Die Entwickler:innen von Vision:En 2040 wollten auch das Potenzial der finanziellen Beteiligung von Bürger:innen und Gemeinden an entstehenden Energieprojekten aufzeigen - ein Thema, dem sich das Zukunftswerk im Rahmen einer unserer politischen Handlungsempfehlungen zur kommunalen Energiewende widmet. Um die gesellschaftliche und finanzielle Teilhabe am Ausbau der Erneuerbaren Energien voranzutreiben, empfiehlt das Zukunftswerk eine flächendeckende und faire Beteiligung. Um die Dimension dieser finanziellen Beteiligung aufzuzeigen, zeigt das Tool inzwischen auch an, wie viel Euro bei einer Beteiligung, wie sie das EEG derzeit vorsieht, für die Kommune und die Bürger:innen abfallen könnten.

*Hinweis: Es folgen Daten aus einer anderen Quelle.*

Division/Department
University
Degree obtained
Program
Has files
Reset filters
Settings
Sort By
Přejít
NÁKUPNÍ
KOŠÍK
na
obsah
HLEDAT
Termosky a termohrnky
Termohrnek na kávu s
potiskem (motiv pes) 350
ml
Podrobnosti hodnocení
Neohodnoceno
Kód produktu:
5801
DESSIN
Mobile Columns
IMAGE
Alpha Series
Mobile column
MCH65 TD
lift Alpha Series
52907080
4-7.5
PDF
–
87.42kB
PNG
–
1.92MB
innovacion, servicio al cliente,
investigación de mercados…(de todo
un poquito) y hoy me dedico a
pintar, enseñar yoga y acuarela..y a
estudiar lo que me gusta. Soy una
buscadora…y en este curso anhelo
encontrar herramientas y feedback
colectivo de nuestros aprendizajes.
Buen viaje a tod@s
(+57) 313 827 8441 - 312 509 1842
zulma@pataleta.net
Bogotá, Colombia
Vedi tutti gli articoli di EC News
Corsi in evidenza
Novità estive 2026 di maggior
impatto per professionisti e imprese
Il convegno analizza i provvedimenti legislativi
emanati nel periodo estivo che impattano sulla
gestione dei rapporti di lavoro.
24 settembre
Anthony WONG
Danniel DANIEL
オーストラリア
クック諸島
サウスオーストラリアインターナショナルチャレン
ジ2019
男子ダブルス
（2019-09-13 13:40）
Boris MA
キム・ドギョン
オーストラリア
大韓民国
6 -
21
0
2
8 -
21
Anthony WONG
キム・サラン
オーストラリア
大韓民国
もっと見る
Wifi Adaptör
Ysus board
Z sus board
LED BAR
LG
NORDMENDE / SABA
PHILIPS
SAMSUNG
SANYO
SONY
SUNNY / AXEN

Mehr Teilhabe bei der Energiewende: Zukunftswerk fordert einfache Dialogtools für Bürger:innen
Noch immer bin ich beeindruckt, wie schnell an diesem Abend eine sachliche, faktenbasierte Diskussion über eines der umstrittensten Themen der Energiewende entstand: die Frage, wo Wind- und Solaranlagen errichtet werden sollen. Ich frage mich, welches Potenzial noch in diesem Projekt steckt. Und ich frage mich auch, inwieweit andere vergleichbare Projekte wie EmPowerPlans des Instituts für Zukunftsstudien und Technologiebewertung noch neue Perspektiven für solche Tools eröffnen können.
Vision En: 2040 fand ebenfalls Anklang während unseres interdisziplinären Workshops in Chemnitz im Oktober 2024. Die Teilnehmenden der sogenannten deutsch-französischen Resonanzräume kamen zu dem Schluss: Solche Tools sollten weiterentwickelt und flächendeckend eingeführt werden, um die Bürger:innen bei der Auswahl geeigneter Flächen zu beteiligen.
So inspirierte Vision:En 2040 letztlich eine unserer politischen Handlungsempfehlungen zur kommunalen Energiewende, in der wir die Einführung niedrigschwelliger Dialogtools für mehr Teilhabe bei der Flächenauswahl empfehlen.